Among the specific breaks left unscathed by the government's admittedly dull tax-break scythe: A 2007 credit for homeowners whose debt is forgiven by lenders, an exemption for profits on home sales and the much-loved mortgage-interest deduction.
Homeowners will save about $100 billion this year from the mortgage interest deduction alone, according to Compass Point.
The Atlantic: It's been one step forward and two steps back over the past four years in protecting the world from its banks. That's the conclusion of a long look at reform efforts by The Atlantic.

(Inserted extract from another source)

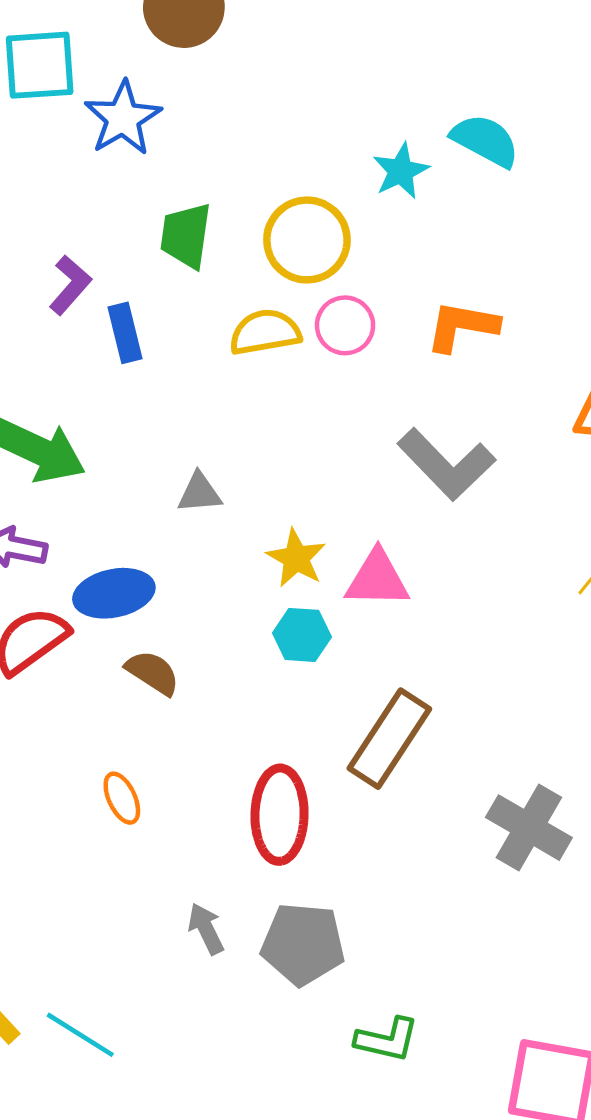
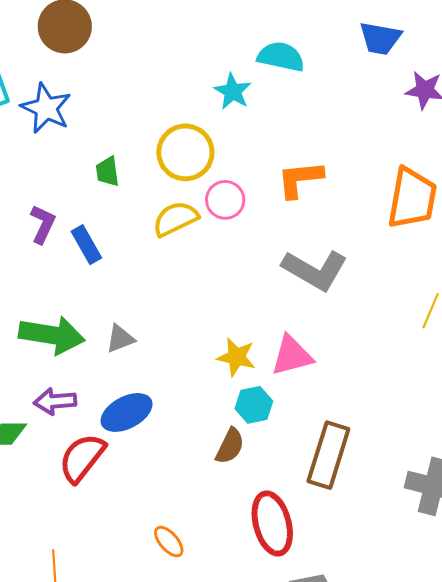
green trapezoid: (186, 236) -> (107, 172), size x0.7
gray triangle: (199, 493) -> (120, 339), moved
brown semicircle: (153, 673) -> (230, 446), moved, turned 99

"For the past four years, the nation's political leaders and bankers have made enormous — in some cases unprecedented — efforts to save the financial industry, clean up the banks, and reform regulation in order to restore trust and confidence in the American financial system," write Frank Partnoy and Jesse Eisinger. "This hasn't worked. Banks today are bigger and more opaque than ever, and they continue to behave in many of the same ways they did before the crash."
Exhibit One in the essay: JPMorgan Chase and the way in which "a little-known corner of the bank called the Chief Investment Office" left Jamie Dimon, supposedly the savviest CEO on Wall Street, gagging on his tempest in a teapot.